No Latim, estúpido vem de stupidu, que é traduzido como admirado. Realmente me sinto admirado. Porque a vida muda de repente. Porque as palavras podem ter outros significados. Porque é sempre preciso perguntar e desconfiar do que se ouviu ou pensa-se que ouviu. Estou admirado pela perda da voz, pelos passos não dados, pelo tempo que escorre, por mim que escorro nele. Admirado por poder dar mais um paço, por ainda não ter morrido, por ter deixado cúmplice de minha admiração aquela que palpita em minhas veias.

Mas estúpido também são adjetivo e sinônimo de falta de inteligência, de juízo ou discernimento. Também aqui eu me encontro meio rápido meio esquecido. Meio cego e cinza. Não consegui discernir entre ela e eu e morri em meu silêncio todos os dias: foram 120 dias de cegueira, silêncio e embrutecimento. Uma galeria de loucos gritam em minha cabeça. Mas agora quero renascer desta crisálida de horrores em que me criei. Sei que quando sair minhas asas serão ainda pequenas, quase evaporadas. Elas não serão promessas, nem verdades consolidadas por mim. Elas serão incertezas onde você estará presente com sua força. Como a natureza que encontra sempre um caminho.

Mas estúpido também é quem está sob a impressão de estupor. Nisso também vejo meus paços mancos, minhas pernas quebradas e meu andar quase sonolento em busca do caminho. Quem dorme, passa do tempo e acorda assustado. O que perdi, quanto me sobra, são as perguntas do tolo que engatinhando tateia o mundo que julga conhecer. São surdos seus ouvidos que sequer ouvem os próprios passos, sequer percebem seus gestos e mal traduzem o mundo em palavras que ela possa ouvi-las.

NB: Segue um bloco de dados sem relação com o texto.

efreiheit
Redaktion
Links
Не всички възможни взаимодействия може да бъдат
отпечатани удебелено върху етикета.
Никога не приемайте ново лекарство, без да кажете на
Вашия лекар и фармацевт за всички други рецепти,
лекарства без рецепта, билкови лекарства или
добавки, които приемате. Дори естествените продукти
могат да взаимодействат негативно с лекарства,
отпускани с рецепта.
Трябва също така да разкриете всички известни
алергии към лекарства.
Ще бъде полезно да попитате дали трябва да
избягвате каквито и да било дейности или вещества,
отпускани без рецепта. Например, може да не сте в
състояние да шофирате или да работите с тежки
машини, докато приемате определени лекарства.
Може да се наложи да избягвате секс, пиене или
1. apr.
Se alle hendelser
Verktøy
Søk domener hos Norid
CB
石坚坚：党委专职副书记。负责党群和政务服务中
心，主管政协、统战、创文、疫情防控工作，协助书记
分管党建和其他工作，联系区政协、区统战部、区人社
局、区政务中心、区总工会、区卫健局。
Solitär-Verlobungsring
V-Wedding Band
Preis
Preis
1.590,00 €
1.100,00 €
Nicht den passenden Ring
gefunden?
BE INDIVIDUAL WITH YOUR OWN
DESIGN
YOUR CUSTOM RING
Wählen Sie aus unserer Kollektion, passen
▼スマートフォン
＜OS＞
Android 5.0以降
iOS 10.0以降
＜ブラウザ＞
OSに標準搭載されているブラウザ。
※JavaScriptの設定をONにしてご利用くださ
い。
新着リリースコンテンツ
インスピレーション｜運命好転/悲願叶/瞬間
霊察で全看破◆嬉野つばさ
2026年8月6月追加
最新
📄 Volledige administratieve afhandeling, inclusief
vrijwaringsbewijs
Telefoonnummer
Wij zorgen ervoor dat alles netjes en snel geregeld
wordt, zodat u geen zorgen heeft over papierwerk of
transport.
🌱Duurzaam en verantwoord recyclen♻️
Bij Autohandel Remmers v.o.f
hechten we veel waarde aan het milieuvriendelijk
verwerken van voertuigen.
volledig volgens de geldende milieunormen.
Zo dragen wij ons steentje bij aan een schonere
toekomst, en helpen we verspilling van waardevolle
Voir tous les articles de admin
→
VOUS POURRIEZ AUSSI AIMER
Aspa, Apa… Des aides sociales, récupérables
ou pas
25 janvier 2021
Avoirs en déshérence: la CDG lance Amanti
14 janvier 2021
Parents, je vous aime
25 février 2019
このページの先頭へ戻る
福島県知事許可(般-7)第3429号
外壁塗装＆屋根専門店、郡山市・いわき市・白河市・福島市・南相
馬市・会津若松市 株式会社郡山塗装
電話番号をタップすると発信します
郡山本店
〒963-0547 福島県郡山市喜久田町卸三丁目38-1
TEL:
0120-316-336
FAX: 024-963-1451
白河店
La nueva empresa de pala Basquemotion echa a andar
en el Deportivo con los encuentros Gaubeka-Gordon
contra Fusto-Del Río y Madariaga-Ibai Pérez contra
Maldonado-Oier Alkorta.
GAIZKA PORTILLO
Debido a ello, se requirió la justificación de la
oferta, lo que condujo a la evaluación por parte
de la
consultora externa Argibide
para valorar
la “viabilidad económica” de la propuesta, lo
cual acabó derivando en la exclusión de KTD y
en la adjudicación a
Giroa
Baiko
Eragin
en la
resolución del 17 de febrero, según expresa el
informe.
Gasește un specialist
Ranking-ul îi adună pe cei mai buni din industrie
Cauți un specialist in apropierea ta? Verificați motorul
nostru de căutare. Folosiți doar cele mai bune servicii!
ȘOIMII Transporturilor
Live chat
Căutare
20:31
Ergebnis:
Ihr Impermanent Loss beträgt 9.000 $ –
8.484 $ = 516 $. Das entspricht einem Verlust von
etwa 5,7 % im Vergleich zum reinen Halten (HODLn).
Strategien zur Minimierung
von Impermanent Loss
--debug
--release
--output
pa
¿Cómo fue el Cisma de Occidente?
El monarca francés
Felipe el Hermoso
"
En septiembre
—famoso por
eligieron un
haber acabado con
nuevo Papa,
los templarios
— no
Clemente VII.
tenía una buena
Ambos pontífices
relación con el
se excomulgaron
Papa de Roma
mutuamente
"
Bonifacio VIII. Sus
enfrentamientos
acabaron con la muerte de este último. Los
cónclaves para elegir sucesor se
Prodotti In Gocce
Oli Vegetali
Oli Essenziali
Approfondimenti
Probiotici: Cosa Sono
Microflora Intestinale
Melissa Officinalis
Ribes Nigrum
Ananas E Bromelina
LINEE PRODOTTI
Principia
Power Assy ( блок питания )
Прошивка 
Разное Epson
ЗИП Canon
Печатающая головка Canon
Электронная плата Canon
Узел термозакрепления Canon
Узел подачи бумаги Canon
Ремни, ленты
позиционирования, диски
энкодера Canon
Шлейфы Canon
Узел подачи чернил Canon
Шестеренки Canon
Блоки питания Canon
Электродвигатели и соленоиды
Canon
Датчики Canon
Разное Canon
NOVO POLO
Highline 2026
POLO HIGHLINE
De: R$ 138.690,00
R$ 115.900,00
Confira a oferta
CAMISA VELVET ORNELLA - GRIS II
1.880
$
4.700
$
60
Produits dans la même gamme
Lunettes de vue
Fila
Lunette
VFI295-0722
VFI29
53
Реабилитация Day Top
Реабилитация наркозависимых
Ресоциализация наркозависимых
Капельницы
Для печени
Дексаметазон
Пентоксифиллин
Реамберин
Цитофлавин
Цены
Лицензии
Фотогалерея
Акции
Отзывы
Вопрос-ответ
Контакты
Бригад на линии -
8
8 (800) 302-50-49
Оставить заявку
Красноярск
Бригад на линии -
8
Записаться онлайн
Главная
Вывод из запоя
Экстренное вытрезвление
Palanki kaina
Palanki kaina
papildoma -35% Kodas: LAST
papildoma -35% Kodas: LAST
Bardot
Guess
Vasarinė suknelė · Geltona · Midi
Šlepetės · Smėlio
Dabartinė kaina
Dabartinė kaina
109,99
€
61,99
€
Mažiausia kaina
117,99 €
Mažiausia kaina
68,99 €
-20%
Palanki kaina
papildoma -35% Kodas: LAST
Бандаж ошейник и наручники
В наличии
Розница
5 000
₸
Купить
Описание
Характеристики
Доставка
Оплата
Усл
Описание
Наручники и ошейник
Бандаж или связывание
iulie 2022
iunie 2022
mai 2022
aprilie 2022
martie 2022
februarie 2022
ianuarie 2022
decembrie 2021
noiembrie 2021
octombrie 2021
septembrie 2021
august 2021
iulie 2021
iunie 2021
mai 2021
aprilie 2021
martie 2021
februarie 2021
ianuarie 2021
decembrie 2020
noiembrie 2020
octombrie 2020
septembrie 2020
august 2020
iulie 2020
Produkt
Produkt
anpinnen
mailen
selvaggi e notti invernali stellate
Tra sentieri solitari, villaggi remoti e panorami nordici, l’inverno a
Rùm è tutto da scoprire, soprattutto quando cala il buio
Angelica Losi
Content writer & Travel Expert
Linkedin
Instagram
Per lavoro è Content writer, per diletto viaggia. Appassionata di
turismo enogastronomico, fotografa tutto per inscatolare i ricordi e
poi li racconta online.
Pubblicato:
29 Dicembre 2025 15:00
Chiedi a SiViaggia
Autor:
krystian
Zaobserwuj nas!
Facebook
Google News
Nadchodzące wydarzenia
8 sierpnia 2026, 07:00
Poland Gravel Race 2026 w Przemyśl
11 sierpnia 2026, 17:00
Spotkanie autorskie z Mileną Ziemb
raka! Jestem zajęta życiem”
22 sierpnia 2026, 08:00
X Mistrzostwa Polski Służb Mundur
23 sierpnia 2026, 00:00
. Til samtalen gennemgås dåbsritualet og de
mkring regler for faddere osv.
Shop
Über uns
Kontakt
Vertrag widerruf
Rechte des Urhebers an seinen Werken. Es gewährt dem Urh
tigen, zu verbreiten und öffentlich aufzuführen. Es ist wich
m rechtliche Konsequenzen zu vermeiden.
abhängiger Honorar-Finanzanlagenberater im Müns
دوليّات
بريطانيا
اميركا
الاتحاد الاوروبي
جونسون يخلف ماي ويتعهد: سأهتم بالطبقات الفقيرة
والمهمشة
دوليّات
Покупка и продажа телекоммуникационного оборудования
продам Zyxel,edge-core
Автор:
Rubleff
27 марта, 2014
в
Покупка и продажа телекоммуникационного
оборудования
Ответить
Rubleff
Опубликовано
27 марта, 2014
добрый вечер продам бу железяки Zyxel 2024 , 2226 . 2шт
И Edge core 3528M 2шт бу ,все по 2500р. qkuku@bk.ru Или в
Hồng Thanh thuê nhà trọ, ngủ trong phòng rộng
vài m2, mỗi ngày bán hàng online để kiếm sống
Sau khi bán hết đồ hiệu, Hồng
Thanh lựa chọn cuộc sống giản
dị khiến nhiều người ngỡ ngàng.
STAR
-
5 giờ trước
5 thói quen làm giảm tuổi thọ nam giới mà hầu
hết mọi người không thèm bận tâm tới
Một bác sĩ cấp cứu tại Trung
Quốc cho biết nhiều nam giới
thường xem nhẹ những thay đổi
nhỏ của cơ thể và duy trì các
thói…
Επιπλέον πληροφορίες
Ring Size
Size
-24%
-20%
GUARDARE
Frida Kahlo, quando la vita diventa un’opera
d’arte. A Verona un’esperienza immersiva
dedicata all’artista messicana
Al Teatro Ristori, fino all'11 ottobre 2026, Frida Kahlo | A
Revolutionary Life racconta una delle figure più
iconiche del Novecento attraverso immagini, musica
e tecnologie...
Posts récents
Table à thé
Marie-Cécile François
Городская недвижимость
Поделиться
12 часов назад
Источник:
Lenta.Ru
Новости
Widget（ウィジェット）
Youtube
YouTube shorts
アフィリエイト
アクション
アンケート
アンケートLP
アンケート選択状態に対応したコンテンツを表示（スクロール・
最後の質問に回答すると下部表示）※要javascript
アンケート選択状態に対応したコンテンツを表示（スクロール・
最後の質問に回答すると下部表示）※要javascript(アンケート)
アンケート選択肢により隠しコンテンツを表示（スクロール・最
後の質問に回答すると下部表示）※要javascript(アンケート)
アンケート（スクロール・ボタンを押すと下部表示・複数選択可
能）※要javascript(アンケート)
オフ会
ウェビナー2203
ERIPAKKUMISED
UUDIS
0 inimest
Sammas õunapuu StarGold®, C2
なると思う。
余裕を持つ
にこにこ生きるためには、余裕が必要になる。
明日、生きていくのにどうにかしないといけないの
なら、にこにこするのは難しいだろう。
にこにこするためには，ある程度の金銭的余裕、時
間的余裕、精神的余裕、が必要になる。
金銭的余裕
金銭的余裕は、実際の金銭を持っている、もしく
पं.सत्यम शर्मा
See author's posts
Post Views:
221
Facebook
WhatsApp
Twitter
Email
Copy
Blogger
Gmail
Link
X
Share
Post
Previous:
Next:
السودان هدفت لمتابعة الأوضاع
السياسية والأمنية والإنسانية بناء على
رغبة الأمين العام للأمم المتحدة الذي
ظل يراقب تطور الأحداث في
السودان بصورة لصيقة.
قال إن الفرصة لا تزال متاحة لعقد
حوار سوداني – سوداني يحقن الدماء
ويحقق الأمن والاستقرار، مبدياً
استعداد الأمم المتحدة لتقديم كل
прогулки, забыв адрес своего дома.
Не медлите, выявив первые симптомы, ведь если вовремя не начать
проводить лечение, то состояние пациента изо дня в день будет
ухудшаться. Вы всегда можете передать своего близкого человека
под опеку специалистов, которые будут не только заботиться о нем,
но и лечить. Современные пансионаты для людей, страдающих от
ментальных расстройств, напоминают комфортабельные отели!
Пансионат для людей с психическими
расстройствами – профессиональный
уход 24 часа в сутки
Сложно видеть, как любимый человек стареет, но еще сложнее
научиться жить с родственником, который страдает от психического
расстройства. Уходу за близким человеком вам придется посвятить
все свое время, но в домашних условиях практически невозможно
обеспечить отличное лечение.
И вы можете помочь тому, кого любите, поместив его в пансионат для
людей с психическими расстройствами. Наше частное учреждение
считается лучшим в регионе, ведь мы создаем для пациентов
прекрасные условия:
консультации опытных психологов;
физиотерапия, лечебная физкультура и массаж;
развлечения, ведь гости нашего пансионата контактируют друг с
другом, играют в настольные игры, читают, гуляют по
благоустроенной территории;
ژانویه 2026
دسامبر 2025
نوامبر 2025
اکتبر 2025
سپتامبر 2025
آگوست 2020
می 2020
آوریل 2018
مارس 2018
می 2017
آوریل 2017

Mas estúpido também é estar atônito. Nisso não tenho dúvida. Aquele que perde a sanidade mal vê sua própria loucura, anda pelas ruas como um autômato. Andar a deriva: é isso que fiz nos últimos tempos. Quero curar a ferida e estancar o sangue. Mas antes quero a fonte que me trouxeram até estas chagas. Todas as coisas que eu olho agora têm uma cor que o tempo empalideceu e que minhas mãos não alcançaram. Elas parecem novas, mas escondem minha estupidez em sua minúcia. Tenho que olhar e re-olhar para elas sem que elas me enganem, sem que eu as disfarce, sem que meu amor pareça pequeno.

Por último o dicionário afirma que estúpido é também o entorpecido e insensível. Não foi à toa que deixei esta definição por último. Também não foi à toa que cheguei até aqui. Onde cheguei mesmo? Seja lá onde for o lugar ele foi cavado com as mãos dormentes dos que cavam e não sabem a hora de parar. Suas mãos sangram e ele não interrompe a faina de perder-se. Ele está lá dentro de seu poço e olha a pequena luz a metros de distância. A água sobe em suas pernas e logo ele estará afogado em suas lágrimas. Ele não consegue parar. O poço é em si enorme e faltam-lhe medidas para saber. Entendo as palavras. Elas são vida encarnada. A espera do meu e do seu viver para serem voz no tempo e nos corações. Que eu tenha ouvidos e que eles se mantenham ligados diretamente ao coração.